| 李北陵
稍上年纪的人,恐怕少有不知道王蒙、刘绍棠、杨沫、马识途、蒋子龙、张贤亮、李存葆、张洁、铁凝的,然而,谁知道,这些闻名全国乃至世界的名作家,当年是怎样被发现被扶持被培养出来的?
北京文坛“四大名编”——龙世辉、章仲锷、崔道怡、张守仁的故事,给出了答案:名著和名作家,有赖名编的“打造”。
名编首先有一双善于发现的眼睛。善于发现,是四大名编的一个共同特点。为了寻找新作,发现新人,上世纪80年代中期,人民文学出版社的编辑章仲锷竟冒着寒冬,先后到山西太原找焦祖尧,到原平县找成一,然后又到榆次找郑义和柯云路。结果发现了几颗文坛新星,在《当代》搞出一个山西作家中篇小说专号,隆重推出了郑义的《老井》、李锐的《红房子》、成一的《云中河》、罗雪珂的《女人的力量》,在文坛引起轰动。《老井》被搬上银幕,获得电影国际大奖。张艺谋也因这部作品获得金鸡奖最佳男主角。
名编也有一个不计得失的胸怀。典型莫过于曲波《林海雪原》背后的故事:上世纪50年代中期,人民文学出版社的编辑龙世辉从一大堆来稿中发现曲波的来稿。作品先天不足,可龙世辉没有放弃,认定有改写的基础。于是,热情邀请作者来北京商量改稿。原稿中没有爱情的描写,龙世辉别出心裁进行了新的艺术构思。发现作者不具有将编辑想法转化为优美文字的功底,龙世辉索性亲自动笔修改,呕心沥血地几乎把小说重新改写了一遍。小说出版了,作者一举成名。可“少剑波雪夜萌情心”等章节遭到批判,作者声称这些内容是编辑后加的。龙世辉因此背了个处分。同事都为他打抱不平,可他毫无怨言。编辑殚精竭虑,用自己的才华扶持起了一个又一个作者,自己却一世清贫,甚至背负罪名。

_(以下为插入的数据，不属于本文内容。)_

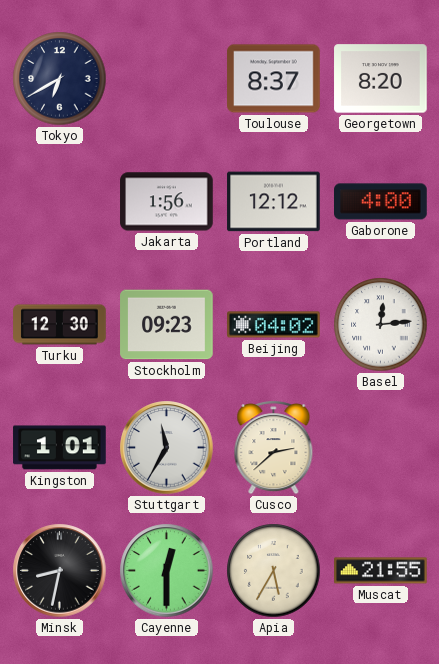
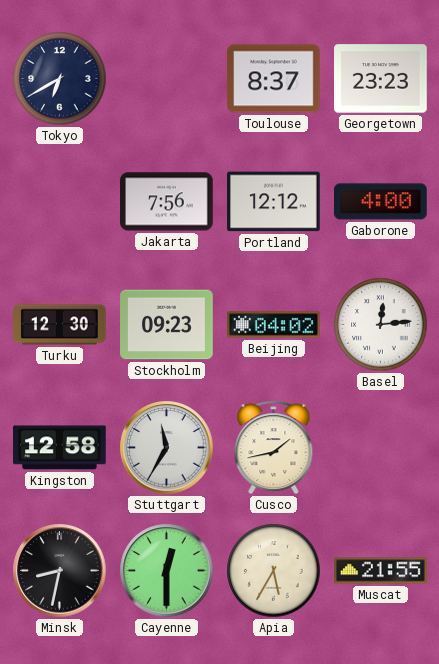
Georgetown: 8:20 -> 23:23
Jakarta: 1:56 -> 7:56
Kingston: 1:01 -> 12:58
Cusco: 2:38 -> 1:43
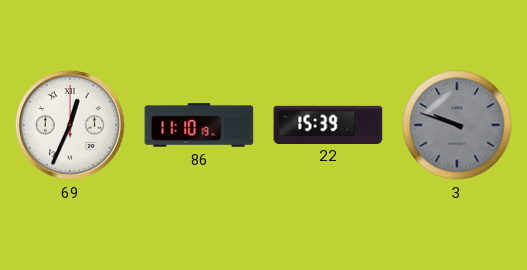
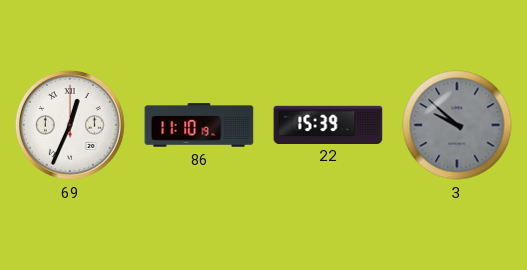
3: 9:48 -> 9:52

名编还有一颗甘作“嫁衣”的良心。60年代初期,一封来自内蒙古的来稿信引起了《人民文学》编辑崔道怡的兴趣,作者叫玛拉沁夫,小说的生活气息浓郁,但艺术却欠火候,崔道怡给作者写了一封信谈了自己的意见,希望他能修改。玛拉沁夫却回复说:“崔编辑,我实在不知道应该怎么修改,我在呼和浩特熟人太多,根本静不下心来。干脆咱俩躲到包头,您指导我改好吗?”崔道怡二话没说,从北京跑到包头,和玛拉沁夫住进宾馆一个套间,玛拉沁夫住在里屋,崔道怡住在外屋。有崔道怡在身边,玛拉沁夫觉得有了主心骨。他写一段,崔道怡看一段,提一段意见,两人边讨论边研究如何改写。玛拉沁夫的小说《腾格里日出》,终于发表。
我自己也有过体会。上世纪80年代初,为写一篇介绍著名谐剧艺术家王永梭的长篇通讯,一家文化报纸的编辑部主任把我找去商量,陪我采访,完后不但私人掏腰包请我去著名的“老四川”吃烧牛肉,还送我去车站。初稿出来后,又把我请去,边讨论边修改,发表时却只落我一个人的名字,让我好久不安。后来,我们成了最好的朋友。我早年结交的市内外朋友,几乎都是报刊编辑。那时,虽然交通没有现在发达,通讯也远不及现在这么便捷,但编辑都非常敬业,为了一篇好稿可以踏破铁鞋,为了发现一个新人不惜行走千里;从寄样报样刊,到去信问候,从热情接待作者来访,到节日座谈的周到安排,细节之中尽显真诚与关爱。一个个无名小辈,就这样被培养成了闻名遐迩的作家;一篇篇不成熟的初稿,就这样打磨成文坛公认的佳作。
名编之名,来源于过人的素养与人品。“独有慧心分品格,不随俗眼看文章。”作家汪曾祺赠给名编张守仁的诗,正是名编的最好写照。